** EXTRACTED ENTRIES follows **
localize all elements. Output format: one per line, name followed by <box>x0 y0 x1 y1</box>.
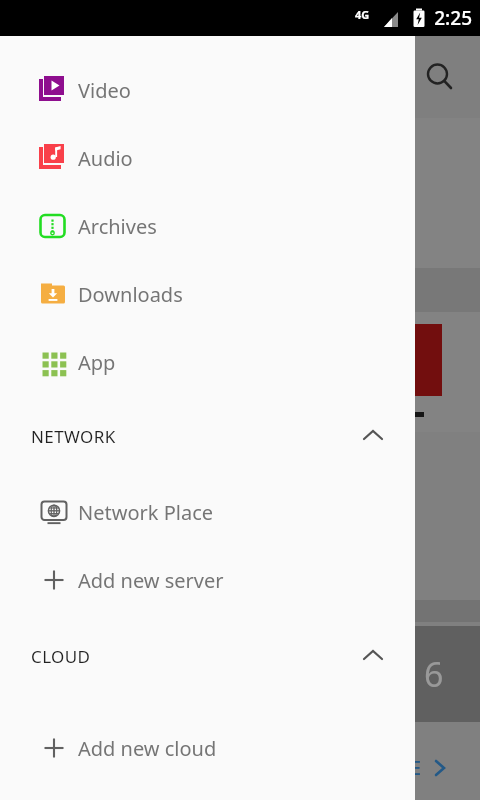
staticText: NETWORK <box>31 425 116 448</box>
staticText: Video <box>78 77 131 104</box>
staticText: Archives <box>78 213 157 240</box>
other: Collapse NETWORK <box>357 420 389 452</box>
button[interactable]: E <box>410 754 450 781</box>
button[interactable]: CLOUD <box>0 630 415 682</box>
staticText: 6 <box>424 651 444 697</box>
button[interactable]: App <box>0 328 415 396</box>
staticText: Add new server <box>78 567 224 594</box>
button[interactable]: Video <box>0 56 415 124</box>
button[interactable]: Archives <box>0 192 415 260</box>
staticText: Downloads <box>78 281 183 308</box>
button[interactable]: Network Place <box>0 478 415 546</box>
other: Collapse CLOUD <box>357 640 389 672</box>
button[interactable]: NETWORK <box>0 410 415 462</box>
button[interactable]: Add new cloud <box>0 714 415 782</box>
button[interactable]: Search <box>418 55 462 99</box>
staticText: 4G <box>355 7 370 22</box>
button[interactable]: Add new server <box>0 546 415 614</box>
staticText: Network Place <box>78 499 214 526</box>
staticText: CLOUD <box>31 645 91 668</box>
staticText: Add new cloud <box>78 735 217 762</box>
button[interactable]: Audio <box>0 124 415 192</box>
button[interactable]: Downloads <box>0 260 415 328</box>
staticText: Audio <box>78 145 133 172</box>
staticText: E <box>410 754 422 781</box>
staticText: 2:25 <box>434 5 472 31</box>
staticText: App <box>78 349 116 376</box>
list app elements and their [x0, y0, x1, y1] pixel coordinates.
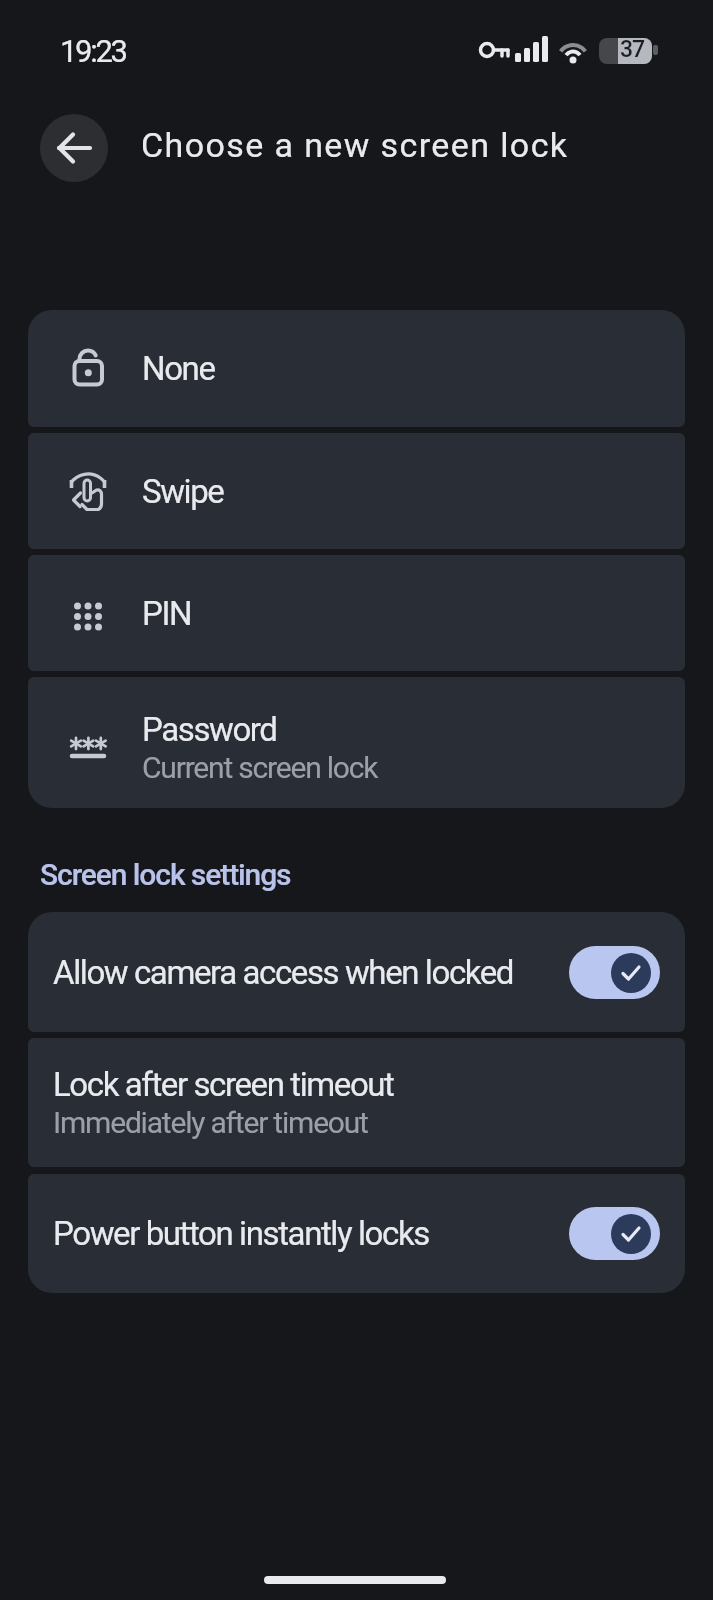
staticText: PIN [142, 594, 192, 633]
staticText: Allow camera access when locked [53, 953, 514, 992]
staticText: Swipe [142, 472, 224, 511]
staticText: Password [142, 710, 277, 749]
staticText: None [142, 349, 215, 388]
staticText: Choose a new screen lock [141, 125, 569, 165]
button[interactable]: Power button instantly locks [28, 1174, 685, 1293]
staticText: Current screen lock [142, 750, 378, 785]
staticText: 19:23 [60, 33, 126, 69]
button[interactable]: Lock after screen timeout [28, 1038, 685, 1167]
staticText: 37 [620, 36, 645, 63]
staticText: Immediately after timeout [53, 1105, 368, 1140]
button[interactable] [569, 1207, 660, 1260]
staticText: Power button instantly locks [53, 1214, 429, 1253]
staticText: Screen lock settings [40, 857, 291, 892]
button[interactable]: Swipe [28, 433, 685, 549]
button[interactable]: Password [28, 677, 685, 808]
staticText: Lock after screen timeout [53, 1065, 394, 1104]
button[interactable]: None [28, 310, 685, 427]
button[interactable] [569, 946, 660, 999]
button[interactable]: Allow camera access when locked [28, 912, 685, 1032]
button[interactable]: PIN [28, 555, 685, 671]
button[interactable] [40, 114, 108, 182]
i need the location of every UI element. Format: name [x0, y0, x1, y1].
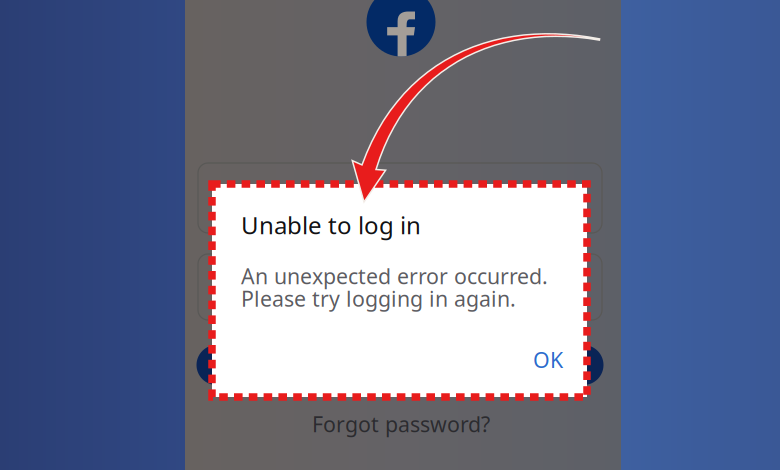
staticText: Unable to log in: [241, 209, 421, 241]
button[interactable]: Forgot password?: [312, 410, 490, 438]
button[interactable]: Log in: [196, 345, 604, 385]
button[interactable]: OK: [515, 334, 581, 386]
staticText: Please try logging in again.: [241, 284, 516, 312]
staticText: An unexpected error occurred.: [241, 262, 548, 290]
staticText: Forgot password?: [312, 410, 490, 438]
staticText: OK: [533, 346, 563, 374]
** End of EXTRACTED ENTRIES **
Repeat the entries exactly, pictures left out.

SOLUTION TO THIS TASK:
localize all elements. Output format: one per line, name followed by <box>x0 y0 x1 y1</box>.
staticText: NETWORK <box>31 425 116 448</box>
staticText: Video <box>78 77 131 104</box>
staticText: Archives <box>78 213 157 240</box>
other: Collapse NETWORK <box>357 420 389 452</box>
button[interactable]: E <box>410 754 450 781</box>
button[interactable]: CLOUD <box>0 630 415 682</box>
staticText: 6 <box>424 651 444 697</box>
button[interactable]: App <box>0 328 415 396</box>
staticText: Add new server <box>78 567 224 594</box>
button[interactable]: Video <box>0 56 415 124</box>
button[interactable]: Archives <box>0 192 415 260</box>
staticText: Downloads <box>78 281 183 308</box>
button[interactable]: Network Place <box>0 478 415 546</box>
other: Collapse CLOUD <box>357 640 389 672</box>
button[interactable]: NETWORK <box>0 410 415 462</box>
button[interactable]: Add new cloud <box>0 714 415 782</box>
button[interactable]: Search <box>418 55 462 99</box>
staticText: 4G <box>355 7 370 22</box>
button[interactable]: Add new server <box>0 546 415 614</box>
staticText: Network Place <box>78 499 214 526</box>
staticText: CLOUD <box>31 645 91 668</box>
staticText: Add new cloud <box>78 735 217 762</box>
button[interactable]: Audio <box>0 124 415 192</box>
button[interactable]: Downloads <box>0 260 415 328</box>
staticText: Audio <box>78 145 133 172</box>
staticText: E <box>410 754 422 781</box>
staticText: 2:25 <box>434 5 472 31</box>
staticText: App <box>78 349 116 376</box>
list app elements and their [x0, y0, x1, y1] pixel coordinates.
staticText: PIN [142, 594, 192, 633]
staticText: Allow camera access when locked [53, 953, 514, 992]
staticText: Swipe [142, 472, 224, 511]
staticText: Password [142, 710, 277, 749]
staticText: None [142, 349, 215, 388]
staticText: Choose a new screen lock [141, 125, 569, 165]
button[interactable]: Power button instantly locks [28, 1174, 685, 1293]
staticText: Current screen lock [142, 750, 378, 785]
staticText: 19:23 [60, 33, 126, 69]
button[interactable]: Lock after screen timeout [28, 1038, 685, 1167]
staticText: 37 [620, 36, 645, 63]
staticText: Immediately after timeout [53, 1105, 368, 1140]
button[interactable] [569, 1207, 660, 1260]
staticText: Power button instantly locks [53, 1214, 429, 1253]
staticText: Screen lock settings [40, 857, 291, 892]
button[interactable]: Swipe [28, 433, 685, 549]
button[interactable]: Password [28, 677, 685, 808]
staticText: Lock after screen timeout [53, 1065, 394, 1104]
button[interactable]: None [28, 310, 685, 427]
button[interactable] [569, 946, 660, 999]
button[interactable]: Allow camera access when locked [28, 912, 685, 1032]
button[interactable]: PIN [28, 555, 685, 671]
button[interactable] [40, 114, 108, 182]
i need the location of every UI element. Format: name [x0, y0, x1, y1].
staticText: Unable to log in: [241, 209, 421, 241]
button[interactable]: Forgot password?: [312, 410, 490, 438]
button[interactable]: Log in: [196, 345, 604, 385]
button[interactable]: OK: [515, 334, 581, 386]
staticText: Please try logging in again.: [241, 284, 516, 312]
staticText: An unexpected error occurred.: [241, 262, 548, 290]
staticText: Forgot password?: [312, 410, 490, 438]
staticText: OK: [533, 346, 563, 374]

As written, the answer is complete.